● **Instructions to follow**
Pictures excluded, reproduce exactly the lines below from the one with "に本文がはいりますここに本文がはいりますここに本文がはいり" through the one with "koperkiem i świeżo mielonym pieprzem.", both included.

● **Dataset entries**
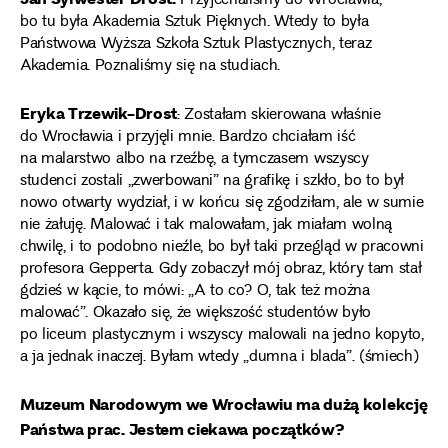
Przyjechaliśmy do Wrocławia,
bo tu była Akademia Sztuk Pięknych. Wtedy to była
Państwowa Wyższa Szkoła Sztuk Plastycznych, teraz
Akademia. Poznaliśmy się na studiach.
Eryka Trzewik-Drost
: Zostałam skierowana właśnie
do Wrocławia i przyjęli mnie. Bardzo chciałam iść
na malarstwo albo na rzeźbę, a tymczasem wszyscy
studenci zostali „zwerbowani” na grafikę i szkło, bo to był
nowo otwarty wydział, i w końcu się zgodziłam, ale w sumie
nie żałuję. Malować i tak malowałam, jak miałam wolną
chwilę, i to podobno nieźle, bo był taki przegląd w pracowni
profesora Gepperta. Gdy zobaczył mój obraz, który tam stał
gdzieś w kącie, to mówi: „A to co? O, tak też można
malować”. Okazało się, że większość studentów było
po liceum plastycznym i wszyscy malowali na jedno kopyto,
a ja jednak inaczej. Byłam wtedy „dumna i blada”. (śmiech)
Muzeum Narodowym we Wrocławiu ma dużą kolekcję
Państwa prac. Jestem ciekawa początków?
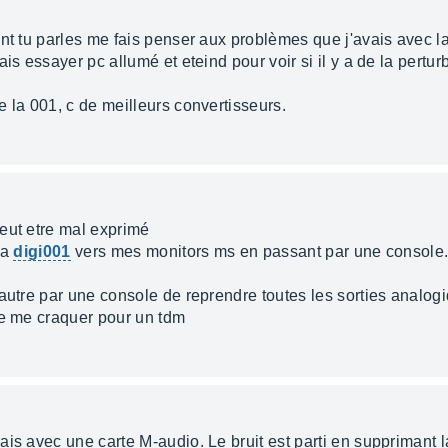
nt tu parles me fais penser aux problèmes que j'avais avec la 
is essayer pc allumé et eteind pour voir si il y a de la pertur
.
 la 001, c de meilleurs convertisseurs.
eut etre mal exprimé
la
digi001
vers mes monitors ms en passant par une console. 
'autre par une console de reprendre toutes les sorties analog
de me craquer pour un tdm
is avec une carte M-audio. Le bruit est parti en supprimant la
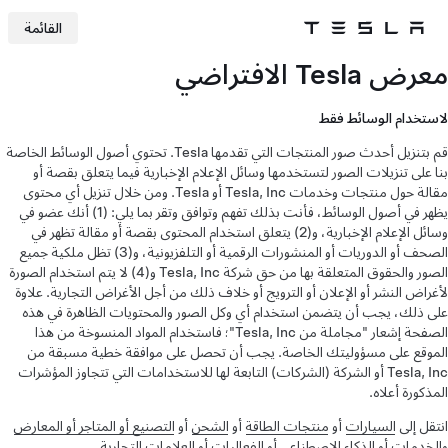
القائمة
Tesla
Skip to main content
معرض Tesla الافتراضي
لاستخدام الوسائط فقط
قم بتنزيل أحدث صور المنتجات التي تقدمها Tesla. تحتوي أصول الوسائط الخاصة
بنا على تنزيلات الصور لتستخدمها وسائل الإعلام الإخبارية فيما يتعلق بقصة أو
مقالة حول منتجات وخدمات Tesla, Inc أو Tesla. ومن خلال تنزيل أي محتوى
يظهر في أصول الوسائط، فأنت بذلك تفهم وتوافق وتقر بما يلي: (1) أنك عضو في
وسائل الإعلام الإخبارية، و(2) يتعلق استخدام المحتوى بقصة أو مقالة تظهر في
الصحف أو الدوريات أو المنشورات الرقمية أو التلفزيونية، و(3) تظل ملكية جميع
الصور والحقوق المتعلقة بها من حق شركة Tesla, Inc و(4) لا يتم استخدام الصورة
لأغراض النشر أو الإعلان أو الترويج أو خلاف ذلك من أجل الأغراض التجارية. علاوة
على ذلك، يجب أن يتضمن استخدام أي وكل الصور والمحتويات الظاهرة في هذه
الصفحة إشعار "مجاملة من Tesla, Inc"؛ فاستخدام المواد المنسوخة من هذا
الموقع على مسؤوليتك الخاصة. يجب أن تحصل على موافقة خطية مسبقة من
Tesla, Inc أو الشركة (الشركات) التابعة لها للاستخدامات التي تتجاوز المؤشرات
المذكورة أعلاه.
انتقل إلى
السيارات
أو
منتجات الطاقة
أو
الشحن
أو
التصنيع أو المتاجر أو المعارض
والخدمات
أو
الذكاء الاصطناعي
أو
الفعاليات
أو
العلامات التجارية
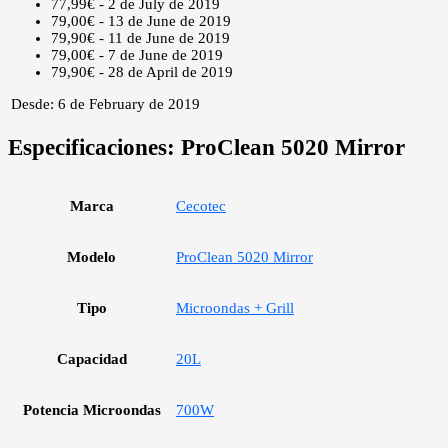
77,99€ - 2 de July de 2019
79,00€ - 13 de June de 2019
79,90€ - 11 de June de 2019
79,00€ - 7 de June de 2019
79,90€ - 28 de April de 2019
Desde: 6 de February de 2019
Especificaciones:
ProClean 5020 Mirror
Marca
Cecotec
Modelo
ProClean 5020 Mirror
Tipo
Microondas + Grill
Capacidad
20L
Potencia Microondas
700W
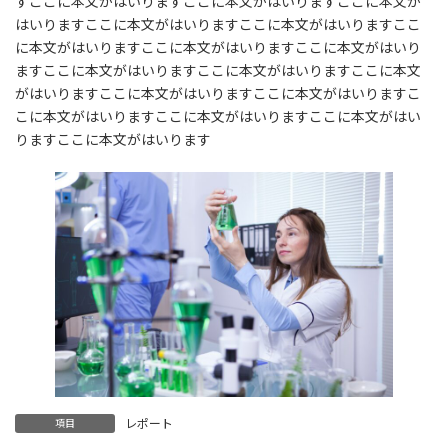
すここに本文がはいりますここに本文がはいりますここに本文が
はいりますここに本文がはいりますここに本文がはいりますここ
に本文がはいりますここに本文がはいりますここに本文がはいり
ますここに本文がはいりますここに本文がはいりますここに本文
がはいりますここに本文がはいりますここに本文がはいりますこ
こに本文がはいりますここに本文がはいりますここに本文がはい
りますここに本文がはいります
レポート
項目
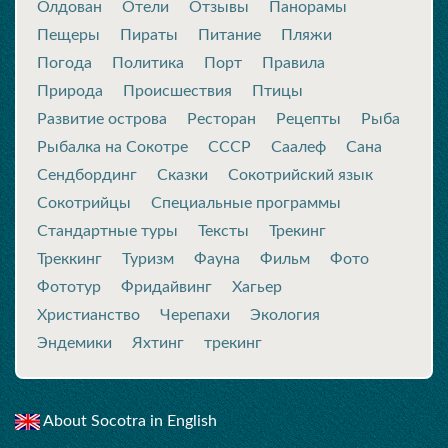
Олдован
Отели
Отзывы
Панорамы
Пещеры
Пираты
Питание
Пляжи
Погода
Политика
Порт
Правила
Природа
Происшествия
Птицы
Развитие острова
Ресторан
Рецепты
Рыба
Рыбалка на Сокотре
СССР
Саалеф
Сана
Сендбординг
Сказки
Сокотрийский язык
Сокотрийцы
Специальные программы
Стандартные туры
Тексты
Трекинг
Треккинг
Туризм
Фауна
Фильм
Фото
Фототур
Фридайвинг
Хагьер
Христианство
Черепахи
Экология
Эндемики
Яхтинг
трекинг
About Socotra in English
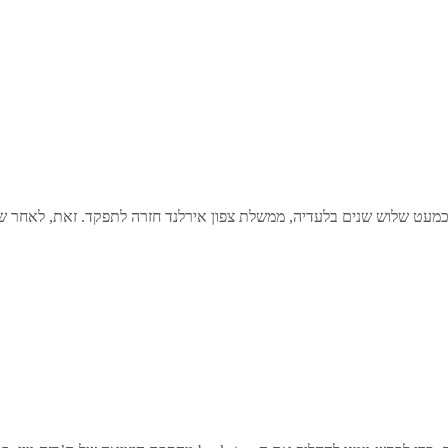
שנים בלעדיה, ממשלת צפון אירלנד חזרה לתפקד. זאת, לאחר שה-DUP היוניוניסטית והשי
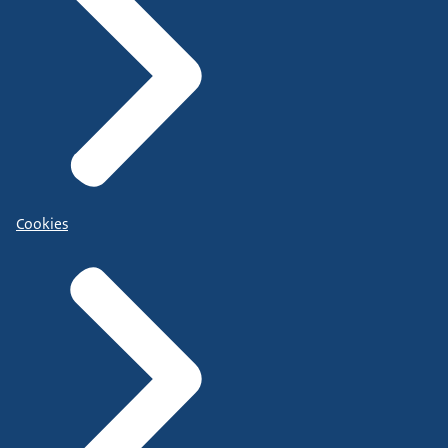
Cookies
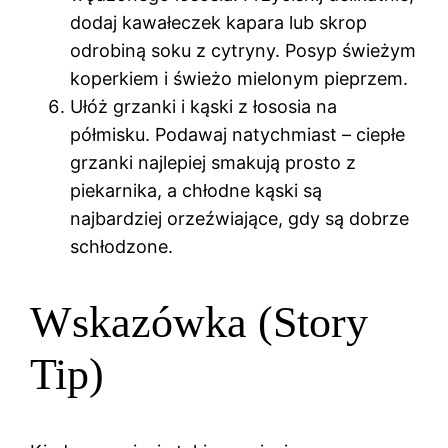
dodaj kawałeczek kapara lub skrop
odrobiną soku z cytryny. Posyp świeżym
koperkiem i świeżo mielonym pieprzem.
Ułóż grzanki i kąski z łososia na
półmisku. Podawaj natychmiast – ciepłe
grzanki najlepiej smakują prosto z
piekarnika, a chłodne kąski są
najbardziej orzeźwiające, gdy są dobrze
schłodzone.
Wskazówka (Story
Tip)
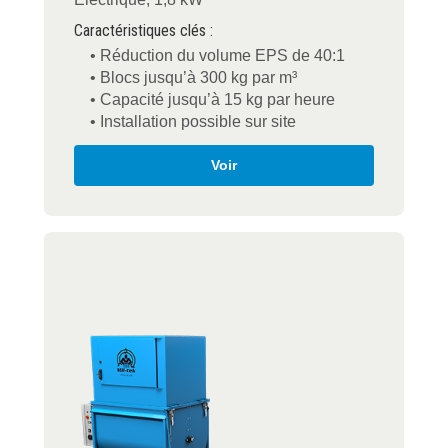
Caractéristiques clés :
• Réduction du volume EPS de 40:1
• Blocs jusqu’à 300 kg par m³
• Capacité jusqu’à 15 kg par heure
• Installation possible sur site
Voir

● **Your response**
に本文がはいりますここに本文がはいりますここに本文がはいり
ますここに本文がはいりますここに本文がはいりますここに本文
がはいりますここに本文がはいりますここに本文がはいりますこ
こに本文がはいりますここに本文がはいりますここに本文がはい
りますここに本文がはいります
レポート
項目
Олдован
Отели
Отзывы
Панорамы
Пещеры
Пираты
Питание
Пляжи
Погода
Политика
Порт
Правила
Природа
Происшествия
Птицы
Развитие острова
Ресторан
Рецепты
Рыба
Рыбалка на Сокотре
СССР
Саалеф
Сана
Сендбординг
Сказки
Сокотрийский язык
Сокотрийцы
Специальные программы
Стандартные туры
Тексты
Трекинг
Треккинг
Туризм
Фауна
Фильм
Фото
Фототур
Фридайвинг
Хагьер
Христианство
Черепахи
Экология
Эндемики
Яхтинг
трекинг
About Socotra in English
שנים בלעדיה, ממשלת צפון אירלנד חזרה לתפקד. זאת, לאחר שה-DUP היוניוניסטית והשי
Cookies
dodaj kawałeczek kapara lub skrop
odrobiną soku z cytryny. Posyp świeżym
koperkiem i świeżo mielonym pieprzem.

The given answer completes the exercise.